When i'm ill nothing has any importance around me, it's only about my suffering, i wish no people, no friends, even no family in my sight, i keep away from doctors, i'm utterly self centered, my old self, my own pain is all i have in mind, activities and acts are reduced to shivering, as well as the space, limited to my small appartment, in which i can pace around focused on myself, i forget all that i know, all the people, it's useless to think because one thing is absorbing all of my capacities, this is the ultimate detachment, this is life free of all worries, nothing, no one counts except me. And that state, isn't it what i'm trying to achieve, spending that life only for myself, whatever it's made of, a supreme individualism, every decision only taken for my own sake, in a way of a sociopath, who can act and think like that without the help of a virus or a disease, but i'm on a way far more extreme than a sociopath, it's like i'm wishing to anihilate all the need and the desire nature pushes us to have towards others, it's like i want to break free of feelings related to others, and in the end only my law is my guide.
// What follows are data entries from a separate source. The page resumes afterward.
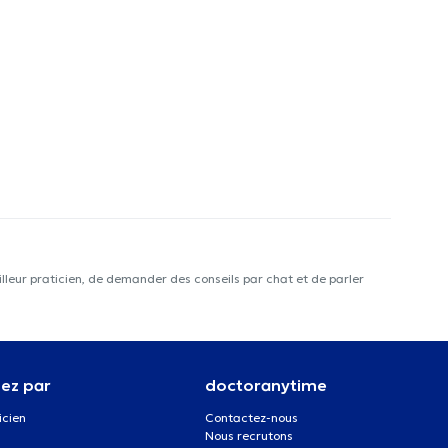
lleur praticien, de demander des conseils par chat et de parler
ez par
doctoranytime
icien
Contactez-nous
Nous recrutons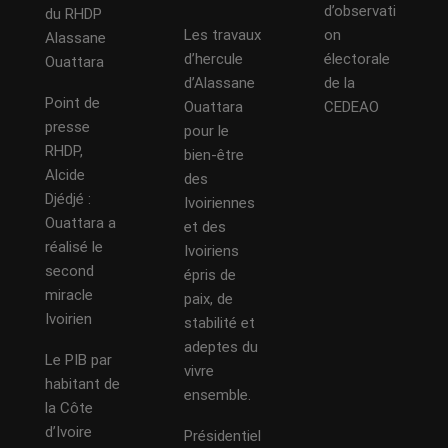
d’observati
du RHDP
Les travaux
on
Alassane
d’hercule
électorale
Ouattara
d’Alassane
de la
Point de
Ouattara
CEDEAO
presse
pour le
RHDP,
bien-être
Alcide
des
Djédjé :
Ivoiriennes
Ouattara a
et des
réalisé le
Ivoiriens
second
épris de
miracle
paix, de
Ivoirien
stabilité et
adeptes du
Le PIB par
vivre
habitant de
ensemble.
la Côte
d’Ivoire
Présidentiel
i'm so far from everybody, i feel so different, something else, something that doesn't want to be human.
People don't understand what is feeling, principally love, generally people wish, want, desire, expect; nothing comes to them without the manipulation they play on themselves and on others, the more often unconsciously, they don't realize this is illusional love, or any feeling going through that decaying funnel. If i aim to be thrusted out that spiral the solution is to erase every feeling related to others, the more i speak about it with different persons the more i think attachment is a mystery to me, at one point in my evolution i went through that and experienced it in various contexts, where i am now, right now, plagued with several illnesses those past weeks, though right now!, i'm thinking the dizziness is getting away, but what's left is shallowness and indifference for humans, i was always more of an intellectual than a crudely physical person in my relations to others, but right now i'm thinking only me can stimulate myself, in what is stimulating up to me, others have no real appeal, i'm still learning off of anyone knowledge, i'm still acknowledging girls who are attractive up to my criterias, i'm still asking to meet the persons i respect as "interesting persons", but i don't need all that, my feeling is that i don't need to desire or to learn from others, i don't need to touch or make love (though for experience i'd like to kiss wildly each woman), not even masturbating, i don't need to talk or get a reply to my sharings, interests wiping wide, i find my own stimulation in infinite possibilities and subjects, rich and vibrant, but still... far away... nothing changes me anymore, am i still sick, or deshumanized, or simply turning into something beyond humans.